WORK ITEM =
The answer should consist of each line from the data below that includes "hjemmeside".

───── RECORDS FOR THIS EXERCISE

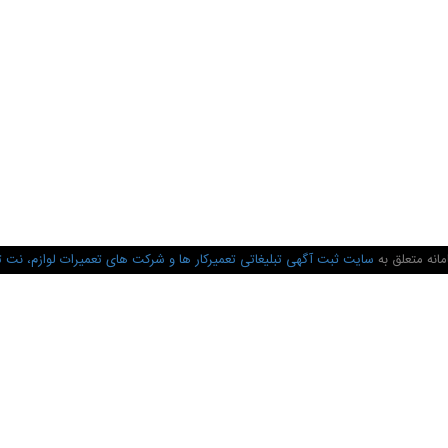
انه متعلق به
سایت ثبت آگهی تبلیغاتی تعمیرکار ها و شرکت های تعمیرات لوازم، نت 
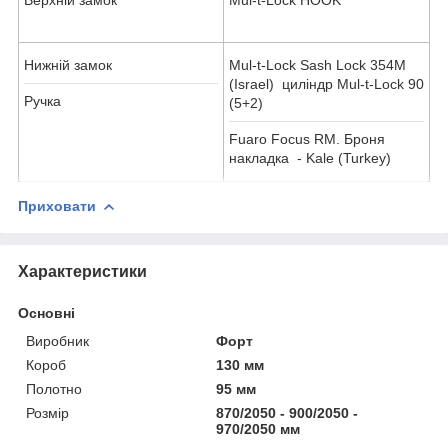
Нижній замок
Mul-t-Lock Sash Lock 354M
(Israel) циліндр Mul-t-Lock 90
Ручка
(5+2)
Fuaro Focus RM. Броня
накладка - Kale (Turkey)
Приховати
Характеристики
Основні
Виробник
Форт
Короб
130 мм
Полотно
95 мм
Розмір
870/2050 - 900/2050 -
970/2050 мм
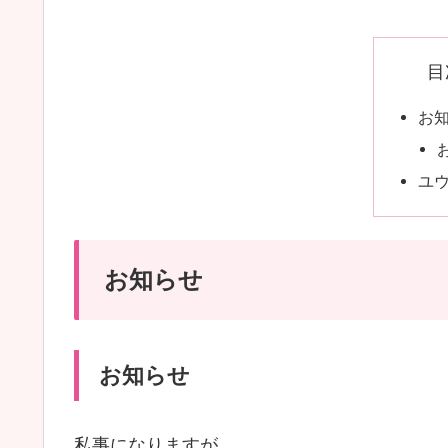
目
お
ユ
お知らせ
お知らせ
私事になりますが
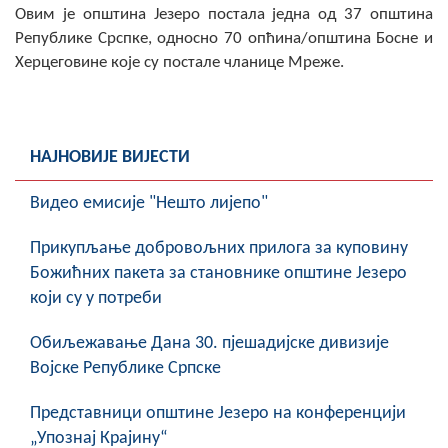
Овим је општина Језеро постала једна од 37 општина
Републике Срспке, односно 70 опћина/општина Босне и
Херцеговине које су постале чланице Мреже.
НАЈНОВИЈЕ ВИЈЕСТИ
Видео емисије "Нешто лијепо"
Прикупљање добровољних прилога за куповину
Божићних пакета за становнике општине Језеро
који су у потреби
Обиљежавање Данa 30. пјешадијске дивизије
Војске Републике Српске
Представници општине Језеро на конференцији
„Упознај Крајину“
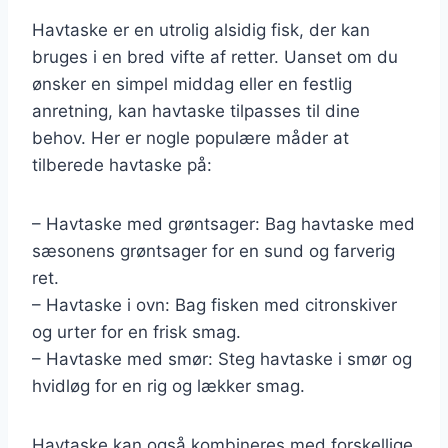
Havtaske er en utrolig alsidig fisk, der kan
bruges i en bred vifte af retter. Uanset om du
ønsker en simpel middag eller en festlig
anretning, kan havtaske tilpasses til dine
behov. Her er nogle populære måder at
tilberede havtaske på:
– Havtaske med grøntsager: Bag havtaske med
sæsonens grøntsager for en sund og farverig
ret.
– Havtaske i ovn: Bag fisken med citronskiver
og urter for en frisk smag.
– Havtaske med smør: Steg havtaske i smør og
hvidløg for en rig og lækker smag.
Havtaske kan også kombineres med forskellige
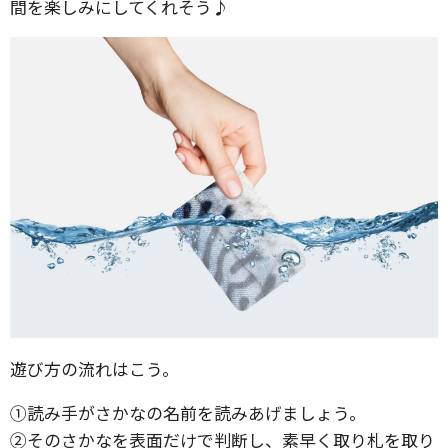
間を楽しみにしてくれそう♪
遊び方の流れはこう。
①読み手がさかなの名前を読みあげましょう。
②そのさかなを表面だけで判断し、素早く取り札を取り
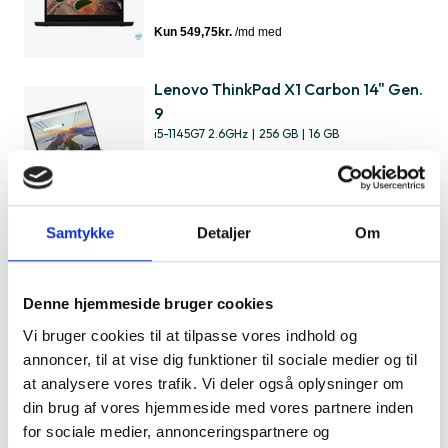
Lenovo ThinkPad X1 Carbon 14" Gen.
9
i5-1145G7 2.6GHz
|
256 GB
|
16 GB
4.799 kr.
Samtykke
Detaljer
Om
Lenovo Yoga Slim 7-15IIL9 15"
Ultra 7 256V 2.2GHz
|
512 GB
|
16 GB
10.999 kr.
Denne hjemmeside bruger cookies
Vi bruger cookies til at tilpasse vores indhold og
annoncer, til at vise dig funktioner til sociale medier og til
at analysere vores trafik. Vi deler også oplysninger om
Apple MacBook Air 13" 2022 A2681
din brug af vores hjemmeside med vores partnere inden
M2 (8 CPU/10 GPU) 3.49GHz
|
256 GB
|
8 GB
for sociale medier, annonceringspartnere og
5.659 kr.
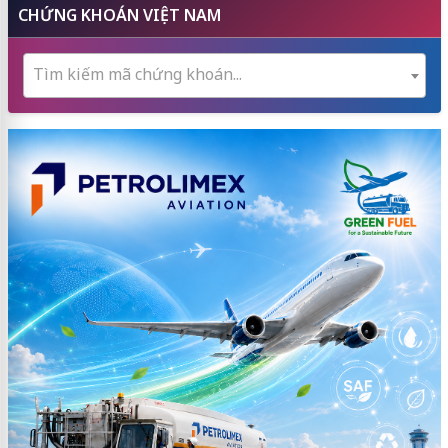
CHỨNG KHOÁN VIỆT NAM
Tìm kiếm mã chứng khoán...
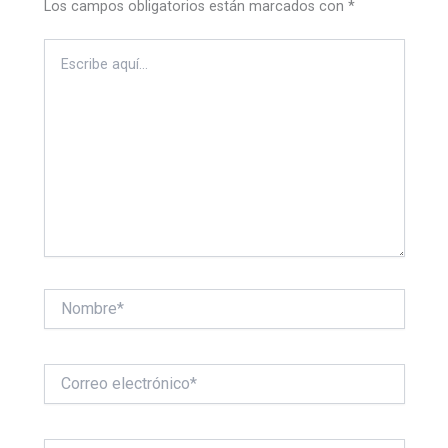
Los campos obligatorios están marcados con
*
Escribe
aquí...
Nombre*
Correo
electrónico*
Web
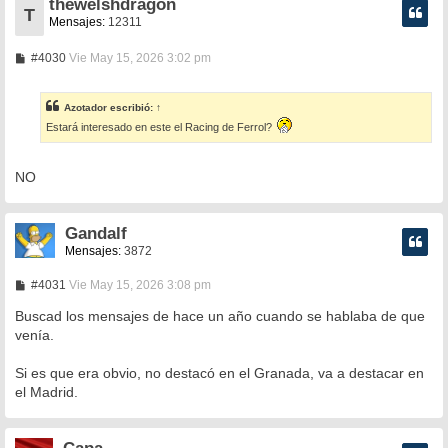
thewelshdragon
T
Mensajes:
12311
M
#4030
Vie May 15, 2026 3:02 pm
e
n
s
Azotador
escribió:
↑
a
j
Estará interesado en este el Racing de Ferrol?
e
NO
Gandalf
Mensajes:
3872
M
#4031
Vie May 15, 2026 3:08 pm
e
n
Buscad los mensajes de hace un año cuando se hablaba de que
s
venía.
a
j
e
Si es que era obvio, no destacó en el Granada, va a destacar en
el Madrid.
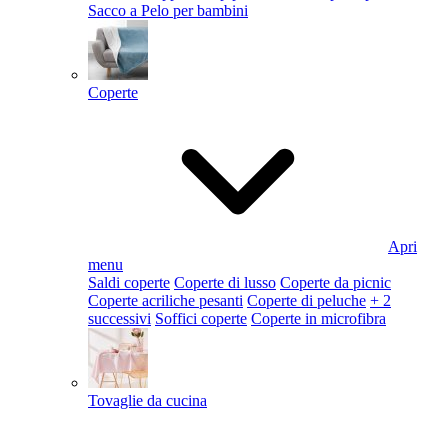
Sacco a Pelo per bambini
Coperte
Apri
menu
Saldi coperte
Coperte di lusso
Coperte da picnic
Coperte acriliche pesanti
Coperte di peluche
+ 2
successivi
Soffici coperte
Coperte in microfibra
Tovaglie da cucina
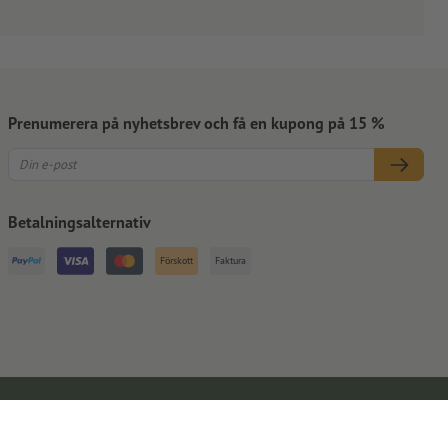
Prenumerera på nyhetsbrev och få en kupong på 15 %
Betalningsalternativ
Förskott
Faktura
Kontaktuppgifter
Allmänna affärsvillkor
Dataskydd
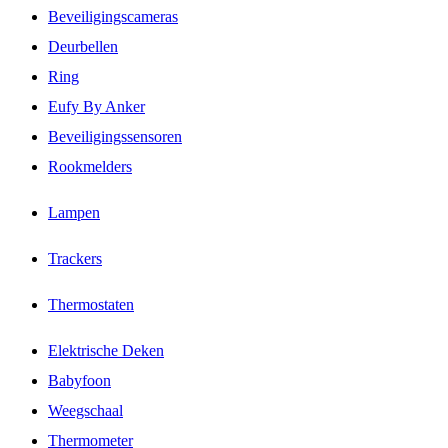
Beveiligingscameras
Deurbellen
Ring
Eufy By Anker
Beveiligingssensoren
Rookmelders
Lampen
Trackers
Thermostaten
Elektrische Deken
Babyfoon
Weegschaal
Thermometer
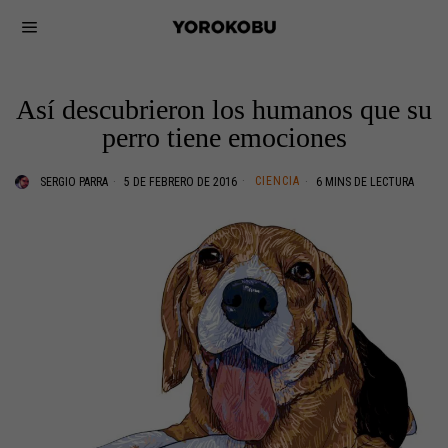
Así descubrieron los humanos que su
perro tiene emociones
CIENCIA
SERGIO PARRA
5 DE FEBRERO DE 2016
6 MINS DE LECTURA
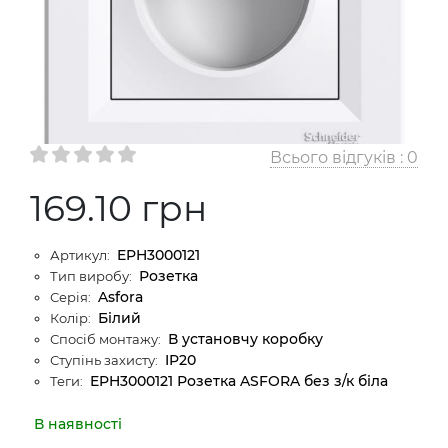
Всього відгуків :
0
169.10 грн
EPH3000121
Артикул:
Розетка
Тип виробу:
Asfora
Серія:
Білий
Колір:
В установчу коробку
Спосіб монтажу:
IP20
Ступінь захисту:
EPH3000121 Розетка ASFORA без з/к біла
Теги:
В наявності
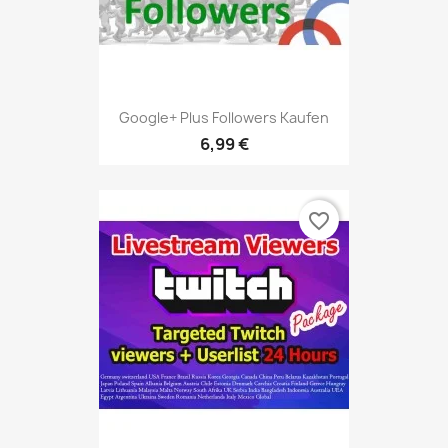
Google+ Plus Followers Kaufen
6,99 €
favorite_border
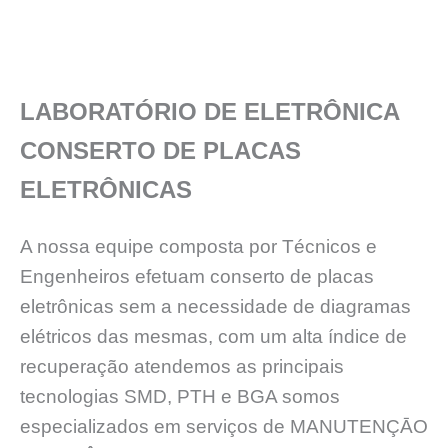
LABORATÓRIO DE ELETRÔNICA
CONSERTO DE PLACAS
ELETRÔNICAS
A nossa equipe composta por Técnicos e
Engenheiros efetuam conserto de placas
eletrônicas sem a necessidade de diagramas
elétricos das mesmas, com um alta índice de
recuperação atendemos as principais
tecnologias SMD, PTH e BGA somos
especializados em serviços de MANUTENÇĀO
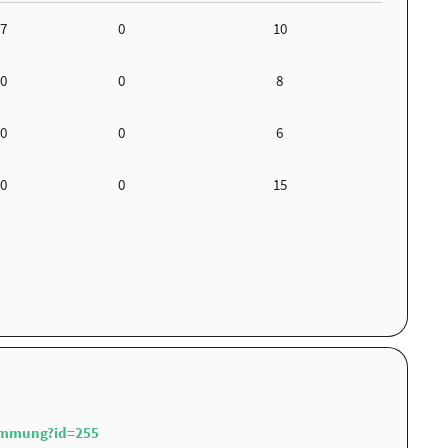
7
0
10
0
0
8
0
0
6
0
0
15
immung?id=255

──────────

ANSWER SPACE =
Denne hjemmeside bruger cookies
din brug af vores hjemmeside med vores partnere inden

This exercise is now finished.